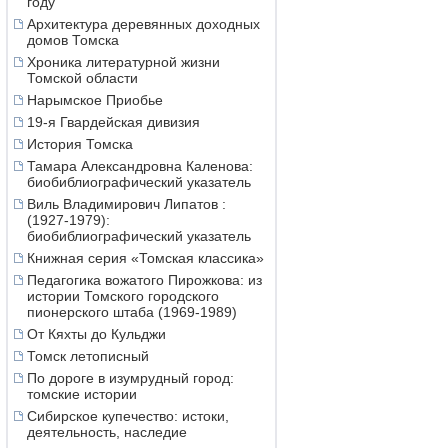
году
Архитектура деревянных доходных
домов Томска
Хроника литературной жизни
Томской области
Нарымское Приобье
19-я Гвардейская дивизия
История Томска
Тамара Александровна Каленова:
биобиблиографический указатель
Виль Владимирович Липатов :
(1927-1979):
биобиблиографический указатель
Книжная серия «Томская классика»
Педагогика вожатого Пирожкова: из
истории Томского городского
пионерского штаба (1969-1989)
От Кяхты до Кульджи
Томск летописный
По дороге в изумрудный город:
томские истории
Сибирское купечество: истоки,
деятельность, наследие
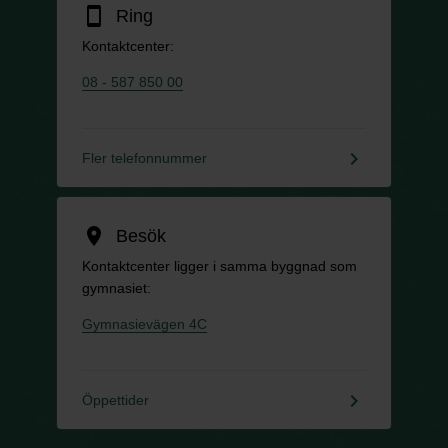
smartphone
Ring
Kontaktcenter:
08 - 587 850 00
keyboard_arrow_right
Fler telefonnummer
location_on
Besök
Kontaktcenter ligger i samma byggnad som
gymnasiet:
Gymnasievägen 4C
keyboard_arrow_right
Öppettider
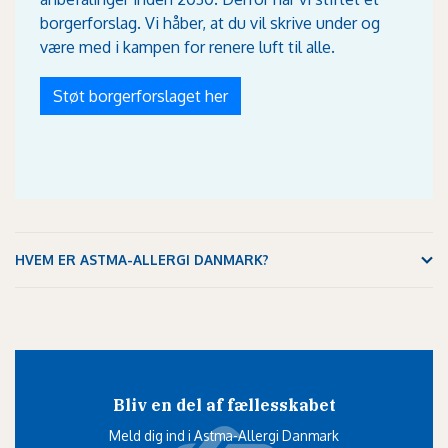
borgerforslag. Vi håber, at du vil skrive under og
være med i kampen for renere luft til alle.
Støt borgerforslaget her
HVEM ER ASTMA-ALLERGI DANMARK?
Bliv en del af fællesskabet
Meld dig ind i Astma-Allergi Danmark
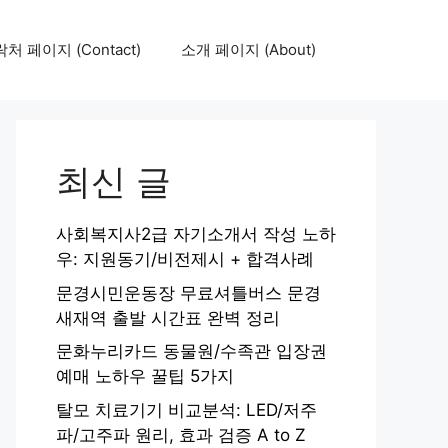
처 페이지 (Contact)
소개 페이지 (About)
최신 글
사회복지사2급 자기소개서 작성 노하
우: 지원동기/비전제시 + 합격사례
문경시민운동장 무료셔틀버스 문경
새재역 출발 시간표 완벽 정리
문화누리카드 동물원/수족관 입장권
예매 노하우 꿀팁 5가지
탈모 치료기기 비교분석: LED/저주
파/고주파 원리, 효과 검증 A to Z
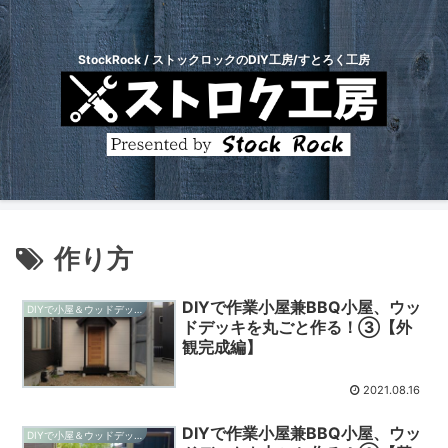
StockRock / ストックロックのDIY工房/すとろく工房
作り方
DIYで作業小屋兼BBQ小屋、ウッ
DIYで小屋＆ウッドデッキ制作
ドデッキを丸ごと作る！③【外
観完成編】
2021.08.16
DIYで作業小屋兼BBQ小屋、ウッ
DIYで小屋＆ウッドデッキ制作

# # # # # # #

→ **ACTION ITEM**
For each line of the material that includes the word "истории", make a copy.

→ **OUTPUT FOR THIS EXERCISE**
истории Томского городского
томские истории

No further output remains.